Page-level text extractions

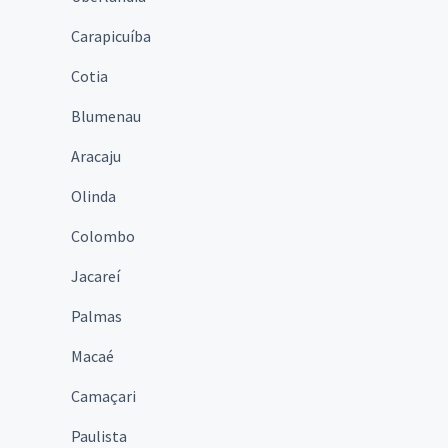
Carapicuíba
Cotia
Blumenau
Aracaju
Olinda
Colombo
Jacareí
Palmas
Macaé
Camaçari
Paulista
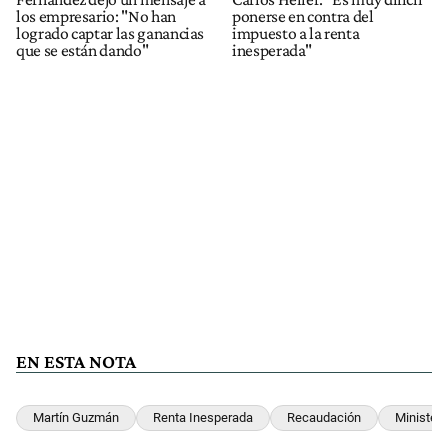
los empresario: "No han
ponerse en contra del
logrado captar las ganancias
impuesto a la renta
que se están dando"
inesperada"
EN ESTA NOTA
Martín Guzmán
Renta Inesperada
Recaudación
Minister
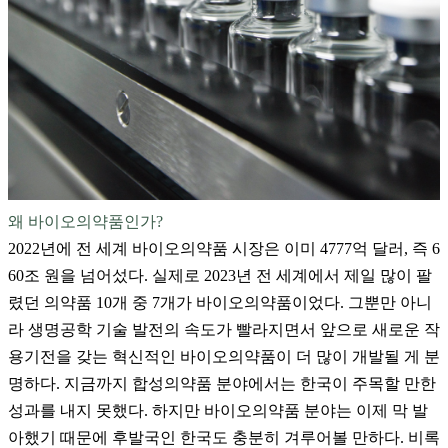
왜 바이오의약품인가?
2022년에 전 세계 바이오의약품 시장은 이미 4777억 달러, 즉 6
60조 원을 넘어섰다. 실제로 2023년 전 세계에서 제일 많이 팔
렸던 의약품 10개 중 7개가 바이오의약품이었다. 그뿐만 아니
라 생명공학 기술 발전의 속도가 빨라지면서 앞으로 새로운 작
용기전을 갖는 혁신적인 바이오의약품이 더 많이 개발될 게 분
명하다. 지금까지 합성의약품 분야에서는 한국이 주목할 만한
성과를 내지 못했다. 하지만 바이오의약품 분야는 이제 막 발
아했기 때문에 후발국인 한국도 충분히 겨루어볼 만하다. 비록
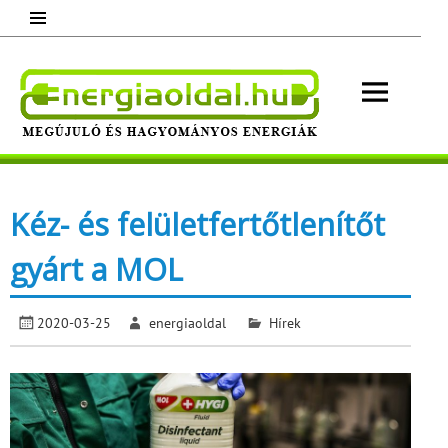
Skip
to
content
Energ
Megújuló és hagyományos energiák.
Minden, ami energia!
Kéz- és felületfertőtlenítőt
gyárt a MOL
2020-03-25
energiaoldal
Hírek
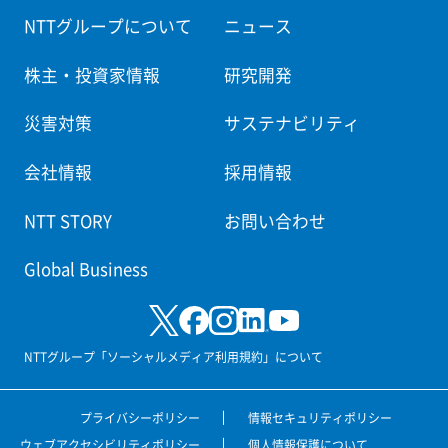
NTTグループについて
ニュース
株主・投資家情報
研究開発
災害対策
サステナビリティ
会社情報
採用情報
NTT STORY
お問い合わせ
Global Business
NTTグループ「ソーシャルメディア利用規約」について
プライバシーポリシー
情報セキュリティポリシー
ウェブアクセシビリティポリシー
個人情報保護について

__Action item__
Only the records themselves, retyped exactly, belong in the answer; please leave all images behind.

__Solution__
Carapicuíba
Cotia
Blumenau
Aracaju
Olinda
Colombo
Jacareí
Palmas
Macaé
Camaçari
Paulista
los empresario: "No han
ponerse en contra del
logrado captar las ganancias
impuesto a la renta
que se están dando"
inesperada"
EN ESTA NOTA
Martín Guzmán
Renta Inesperada
Recaudación
Minister
왜 바이오의약품인가?
2022년에 전 세계 바이오의약품 시장은 이미 4777억 달러, 즉 6
60조 원을 넘어섰다. 실제로 2023년 전 세계에서 제일 많이 팔
렸던 의약품 10개 중 7개가 바이오의약품이었다. 그뿐만 아니
라 생명공학 기술 발전의 속도가 빨라지면서 앞으로 새로운 작
용기전을 갖는 혁신적인 바이오의약품이 더 많이 개발될 게 분
명하다. 지금까지 합성의약품 분야에서는 한국이 주목할 만한
성과를 내지 못했다. 하지만 바이오의약품 분야는 이제 막 발
아했기 때문에 후발국인 한국도 충분히 겨루어볼 만하다. 비록
Skip
to
content
Energ
Megújuló és hagyományos energiák.
Minden, ami energia!
Kéz- és felületfertőtlenítőt
gyárt a MOL
2020-03-25
energiaoldal
Hírek
NTTグループについて
ニュース
株主・投資家情報
研究開発
災害対策
サステナビリティ
会社情報
採用情報
NTT STORY
お問い合わせ
Global Business
NTTグループ「ソーシャルメディア利用規約」について
プライバシーポリシー
情報セキュリティポリシー
ウェブアクセシビリティポリシー
個人情報保護について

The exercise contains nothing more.